There are also character cards that were designed by a masters student from the University of Leicester’s School of Archaeology and Ancient History. You can print them out and use them before or after a visit to support learning about Richard III. They are a useful tool for introducing all the people involved in the story of the king, from his contemporaries to the team who uncovered his remains in the car park in 2012. The cards come with suggestions for teachers on how to use them in the classroom.
Minimum and maximum group size
A maximum of 25 children can enter the exhibition at a time, to prevent overcrowding.
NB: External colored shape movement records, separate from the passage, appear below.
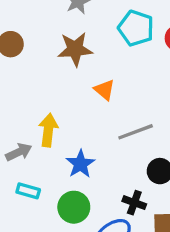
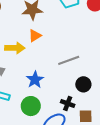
orange triangle: (104, 90) -> (35, 36), moved, turned 48
yellow arrow: (48, 130) -> (15, 48), moved, turned 84

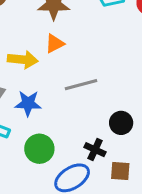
gray line: (69, 60) -> (81, 85), moved
blue star: (35, 80) -> (28, 103), moved, turned 30

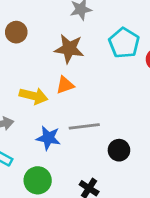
blue star: (28, 103) -> (48, 138), moved
black circle: (121, 123) -> (119, 150), moved

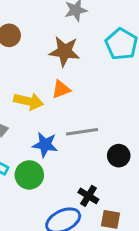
green circle: (38, 180) -> (29, 175), moved

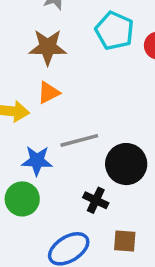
black circle: (119, 156) -> (126, 164), size x1.5
black cross: (88, 196) -> (96, 200), moved

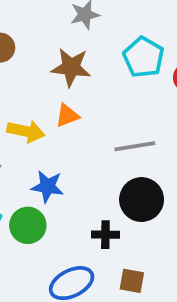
gray line: (79, 140) -> (135, 146), moved
black cross: (96, 200) -> (105, 235), turned -30

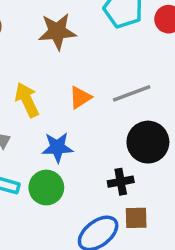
orange triangle: (67, 116) -> (80, 97), moved
yellow arrow: (26, 131) -> (27, 100), turned -116
brown square: (132, 281) -> (136, 218), moved

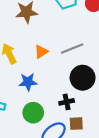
green circle: (46, 188) -> (33, 113), moved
Details of risk assessment
A risk assessment is in the teachers’ information pack, available to download from the website. Once you have a provisional or confirmed booking, you’re welcome to a free familiarisation visit.
Don't miss our downloadable A-Z guide on completing a risk assessment
As well as the visitor centre, there are toilets, a café and a gift shop, stocking a range of King Richard III-related gifts and books to suit all budgets.
A lunch room can be booked in advance.
Pupils up to the age of 15 cost £4.25 each. One adult goes free for every six KS1 pupils, eight KS2 pupils and ten KS3 pupils.
King Richard III Visitor Centre is located right in the heart of the city centre, adjacent to Leicester Cathedral.
The coach drop-off point is on Southgates, which is a five-minute walk away and can be seen on the website’s map. One of the customer services team will meet groups on arrival there and escort them to the centre.
There is also limited on-street parking for coaches free of charge but spaces must be booked in advance through the group bookings team.
Alternatively, the closest train station is Leicester railway station, a 10-15 minute walk away.